**AIM OF THE EXERCISE**
Report the number of lines in the entries below that include the word "cell", and nothing else.

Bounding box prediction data
···

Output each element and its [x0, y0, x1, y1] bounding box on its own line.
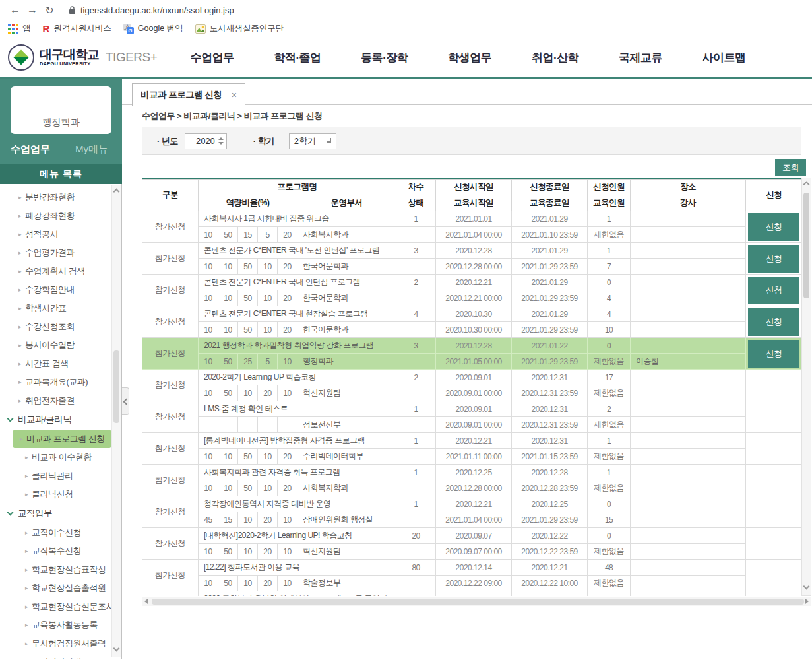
sidebar-item[interactable]: ▸수업평가결과 — [0, 244, 121, 262]
ratio-cell — [258, 417, 278, 433]
program-row[interactable]: 참가신청 2021 행정학과 학과밀착형 취업역량 강화 프로그램 3 2020… — [142, 338, 802, 354]
program-detail-row[interactable]: 10 10 50 10 20 한국어문학과 2020.10.30 00:00 2… — [142, 322, 802, 338]
program-row[interactable]: 참가신청 [통계빅데이터전공] 방학집중형 자격증 프로그램 1 2020.12… — [142, 433, 802, 449]
sidebar-collapse-handle[interactable] — [122, 387, 129, 415]
program-row[interactable]: 참가신청 콘텐츠 전문가 C*ENTER 국내 '도전 인턴십' 프로그램 3 … — [142, 243, 802, 259]
scroll-left-icon[interactable] — [144, 599, 148, 604]
program-row[interactable]: 참가신청 콘텐츠 전문가 C*ENTER 국내 현장실습 프로그램 4 2020… — [142, 306, 802, 322]
table-horizontal-scrollbar[interactable] — [142, 597, 811, 606]
sidebar-item[interactable]: ▸수강신청조회 — [0, 317, 121, 336]
bookmark-google-translate[interactable]: 文G Google 번역 — [123, 23, 183, 34]
address-bar[interactable]: tigersstd.daegu.ac.kr/nxrun/ssoLogin.jsp — [69, 5, 234, 15]
reload-icon[interactable]: ↻ — [41, 4, 58, 16]
sidebar-item-active[interactable]: ▸비교과 프로그램 신청 — [13, 430, 111, 448]
program-row[interactable]: 참가신청 청각장애인통역사 자격증 대비반 운영 1 2020.12.21 20… — [142, 496, 802, 512]
program-detail-row[interactable]: 10 50 15 5 20 사회복지학과 2021.01.04 00:00 20… — [142, 227, 802, 243]
program-detail-row[interactable]: 10 10 50 10 20 한국어문학과 2020.12.28 00:00 2… — [142, 259, 802, 275]
nav-item-student[interactable]: 학생업무 — [448, 50, 491, 65]
search-button[interactable]: 조회 — [775, 159, 806, 176]
sidebar-item[interactable]: ▸학교현장실습설문조사 — [0, 597, 121, 616]
bookmark-remote-support[interactable]: R 원격지원서비스 — [43, 23, 111, 34]
nav-item-tuition[interactable]: 등록·장학 — [361, 50, 408, 65]
program-detail-row[interactable]: 10 50 10 20 10 혁신지원팀 2020.09.07 00:00 20… — [142, 544, 802, 560]
sidebar-item[interactable]: ▸폐강강좌현황 — [0, 207, 121, 225]
sidebar-tab-mymenu[interactable]: My메뉴 — [61, 143, 122, 156]
program-detail-row[interactable]: 45 15 10 20 10 장애인위원회 행정실 2021.01.04 00:… — [142, 512, 802, 528]
sidebar-item[interactable]: ▸취업전자출결 — [0, 391, 121, 410]
nav-item-records[interactable]: 학적·졸업 — [274, 50, 321, 65]
sidebar-item[interactable]: ▸교직복수신청 — [0, 542, 121, 560]
program-detail-row[interactable]: 10 50 10 20 10 혁신지원팀 2020.09.01 00:00 20… — [142, 385, 802, 401]
place-cell — [631, 465, 746, 480]
sidebar-scroll-thumb[interactable] — [113, 350, 119, 423]
table-vertical-scrollbar[interactable] — [801, 178, 811, 596]
apply-button[interactable]: 신청 — [748, 245, 799, 273]
sidebar-item[interactable]: ▸학교현장실습표작성 — [0, 560, 121, 579]
forward-icon[interactable]: → — [24, 4, 41, 16]
sidebar-item[interactable]: ▸무시험검정원서출력 — [0, 634, 121, 653]
program-detail-row[interactable]: 10 50 10 20 10 학술정보부 2020.12.22 09:00 20… — [142, 576, 802, 591]
apply-button[interactable]: 신청 — [748, 213, 799, 241]
sidebar-item[interactable]: ▸성적공시 — [0, 225, 121, 244]
sidebar-item[interactable]: ▸클리닉신청 — [0, 485, 121, 504]
scroll-thumb[interactable] — [152, 599, 804, 605]
back-icon[interactable]: ← — [7, 4, 24, 16]
scroll-down-icon[interactable] — [803, 583, 810, 590]
nav-item-sitemap[interactable]: 사이트맵 — [703, 50, 746, 65]
tab-close-icon[interactable]: × — [232, 90, 237, 100]
sidebar-item[interactable]: ▸시간표 검색 — [0, 354, 121, 373]
program-row[interactable]: 참가신청 [대학혁신]2020-2학기 Learning UP! 학습코칭 20… — [142, 528, 802, 544]
scroll-right-icon[interactable] — [805, 599, 809, 604]
sidebar-section[interactable]: 비교과/클리닉 — [0, 410, 121, 430]
program-detail-row[interactable]: 10 50 25 5 10 행정학과 2021.01.05 00:00 2021… — [142, 354, 802, 370]
program-detail-row[interactable]: 정보전산부 2020.09.01 00:00 2020.12.31 23:59 … — [142, 417, 802, 433]
spinner-icon[interactable] — [218, 137, 224, 145]
scroll-up-icon[interactable] — [803, 182, 810, 188]
sidebar-item[interactable]: ▸비교과 이수현황 — [0, 448, 121, 467]
sidebar-item[interactable]: ▸수업계획서 검색 — [0, 262, 121, 280]
sidebar-section[interactable]: 교직업무 — [0, 504, 121, 523]
apply-button[interactable]: 신청 — [748, 308, 799, 336]
program-detail-row[interactable]: 10 10 50 10 20 수리빅데이터학부 2021.01.11 00:00… — [142, 449, 802, 465]
semester-select[interactable]: 2학기 — [289, 133, 336, 149]
nav-item-international[interactable]: 국제교류 — [619, 50, 662, 65]
ratio-cell: 50 — [238, 322, 258, 338]
sidebar-item[interactable]: ▸학생시간표 — [0, 299, 121, 317]
year-input[interactable]: 2020 — [185, 133, 227, 149]
sidebar-item[interactable]: ▸교과목개요(교과) — [0, 373, 121, 391]
program-row[interactable]: 참가신청 사회복지학과 관련 자격증 취득 프로그램 1 2020.12.25 … — [142, 465, 802, 480]
apply-button[interactable]: 신청 — [748, 277, 799, 304]
sidebar-item[interactable]: ▸학교현장실습출석원 — [0, 579, 121, 597]
nav-item-classes[interactable]: 수업업무 — [191, 50, 234, 65]
sidebar-item[interactable]: ▸분반강좌현황 — [0, 188, 121, 207]
sidebar-tab-work[interactable]: 수업업무 — [0, 143, 61, 156]
program-row[interactable]: 참가신청 LMS-줌 계정 확인 테스트 1 2020.09.01 2020.1… — [142, 401, 802, 417]
sidebar-scrollbar[interactable] — [111, 185, 121, 657]
ratio-cell — [238, 417, 258, 433]
program-detail-row[interactable]: 10 10 50 10 20 사회복지학과 2020.12.28 00:00 2… — [142, 480, 802, 496]
bookmark-research-group[interactable]: 도시재생실증연구단 — [195, 23, 284, 34]
sidebar-item[interactable]: ▸봉사이수열람 — [0, 336, 121, 354]
scroll-thumb[interactable] — [803, 193, 809, 298]
col-dept: 운영부서 — [297, 195, 396, 211]
program-row[interactable]: 참가신청 콘텐츠 전문가 C*ENTER 국내 인턴십 프로그램 2 2020.… — [142, 275, 802, 290]
scroll-up-icon[interactable] — [113, 189, 120, 195]
university-logo[interactable]: 대구대학교 DAEGU UNIVERSITY TIGERS+ — [8, 44, 157, 71]
program-row[interactable]: 참가신청 사회복지사 1급 시험대비 집중 워크숍 1 2021.01.01 2… — [142, 211, 802, 227]
bookmark-apps[interactable]: 앱 — [8, 23, 31, 34]
scroll-down-icon[interactable] — [113, 645, 120, 652]
tab-program-apply[interactable]: 비교과 프로그램 신청 × — [132, 83, 245, 106]
sidebar-item[interactable]: ▸클리닉관리 — [0, 467, 121, 485]
sidebar-item[interactable]: ▸교직사정안내 — [0, 653, 121, 659]
sidebar-item[interactable]: ▸수강학점안내 — [0, 280, 121, 299]
program-detail-row[interactable]: 10 10 50 10 20 한국어문학과 2020.12.21 00:00 2… — [142, 290, 802, 306]
program-row[interactable]: 참가신청 [12.22] 창파도서관 이용 교육 80 2020.12.14 2… — [142, 560, 802, 576]
program-row[interactable]: 2020 특화분야 융복합 인재양성 프로그램 - 토목 졸업서 6 2020.… — [142, 591, 802, 597]
sidebar-item[interactable]: ▸교직이수신청 — [0, 523, 121, 542]
program-row[interactable]: 참가신청 2020-2학기 Learning UP 학습코칭 2 2020.09… — [142, 370, 802, 385]
nav-item-career[interactable]: 취업·산학 — [532, 50, 578, 65]
apply-button[interactable]: 신청 — [748, 340, 799, 368]
logo-title: 대구대학교 — [40, 49, 99, 61]
sidebar-item[interactable]: ▸교육봉사활동등록 — [0, 616, 121, 634]
ratio-cell: 10 — [199, 544, 218, 560]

···

**EXPECTED ANSWER**
5